A friend recommended he invest in a bike to get to work. Aaron was 36 at the time and hadn't ridden a bike since he was a child. ‘I don't have a long history or love affair with bikes,’ he says. ‘I wasn't tinkering in sheds with bikes. And the roads were deemed quite dangerous.’ Still, he was convinced and bought his first bike for £350. ‘I started cycling to site with my tools on my back,’ he says.
Aaron enjoyed the freedom that the bike gave him and didn't want to work for other people any more. He felt the bike could help him set up his own business acting as a traveling electrician, visiting homes across London. ‘I'd got used to carrying the tools in my bag,’ he says. ‘It wasn't too much to ask to stick some materials into pannier bags and go out and start the business from that.’
In 2017, he launched Cycling Sparks. He kept the business low-tech, with low overheads. Every morning, Aaron would take on his jobs for the day and cycle to them, the equipment strapped to his bike and his back.
Wheels in motion
By 2019, Aaron wanted to expand. The strain of cycling with all that equipment meant he had a relatively tight radius around his home for potential customers. That desire to grow happened to coincide with the announcement of new UK government grants to buy electric cargo bikes. Aaron applied for one of the grants and was accepted. ‘That took all the strain out of it,’ he says. ‘I could go further and carry more gear, which meant I could extend my range of services to customers.’
Cycling Sparks continued to grow as a one-man band for another two years until Aaron became too busy to meet demand. ‘I thought: well, OK, I've been out here on my own, pushing this idea. Why not take it to the next level?’ he says. Aaron bought a fleet of e-cargo bikes and hired other electricians. Now, the company has one full-time rider alongside Aaron and two part-time electricians, fixing problems, wiring sockets and installing equipment around London.
‘From a business perspective, what I've enjoyed the most is growing and developing my own business,’ he says. It's a far cry from the days of cycling miles in the pouring rain – moments that Aaron calls some of the toughest in building his business. Now, his daily routine involves making sure that his staff know which jobs they're carrying out and that they have all the materials needed, fielding new inquiries for business and providing quotes, and making site visits to check that the standard of work remains high.

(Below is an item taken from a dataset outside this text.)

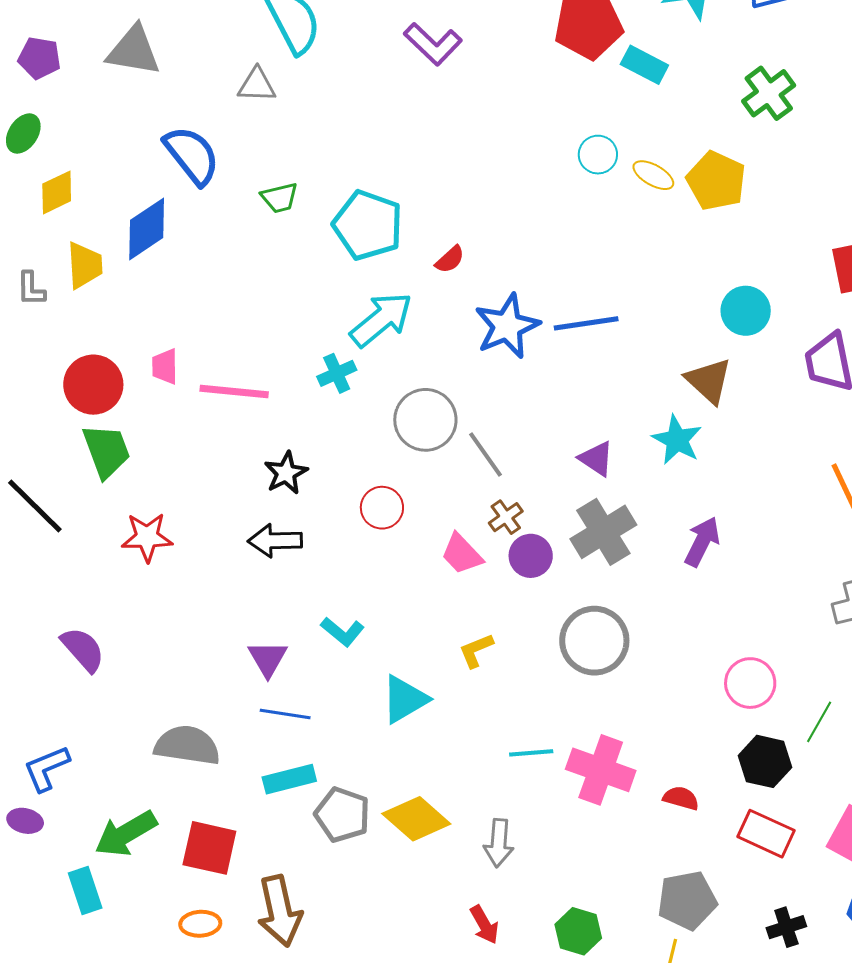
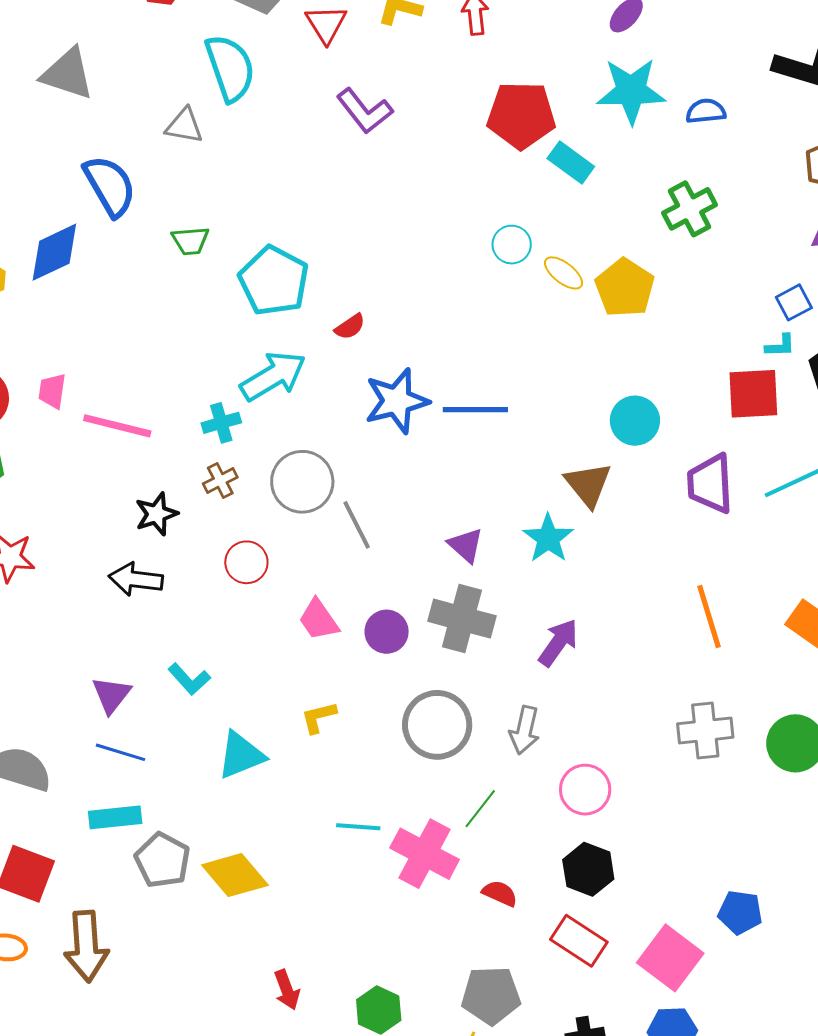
brown cross: (506, 517) -> (220, 481), moved
gray cross: (603, 532) -> (462, 619), turned 38
green line: (819, 722) -> (480, 809), moved
gray arrow: (499, 843) -> (525, 730), moved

Aaron's business has been comparatively insulated from some of the economic headwinds and challenges that have blighted and buckled other companies. ‘Bicycles are these incredibly robust tools,’ he says. The rising cost of fuel, alongside material shortages that hit the UK in 2021 and 2022, haven't affected Cycling Sparks. ‘All my other trade friends had to queue up for hours just to fill up to get to work,’ he says. ‘I just didn't think about it at all.’
Likewise, the encroachment of London's ultra-low emission zones hasn't impacted Aaron's ability to travel around the capital in the same way those tradespeople operating in vehicles have been.
‘The hardest bit was the beginning – just starting, figuring it all out and seeing if this [would] work,’ he says. He can remember thinking about whether it was viable as a business. ‘That was the biggest challenge, when it was just me on my own with the backpack full of tools and materials thinking: is this going to work? That was probably the hardest bit, but that didn't last that long.’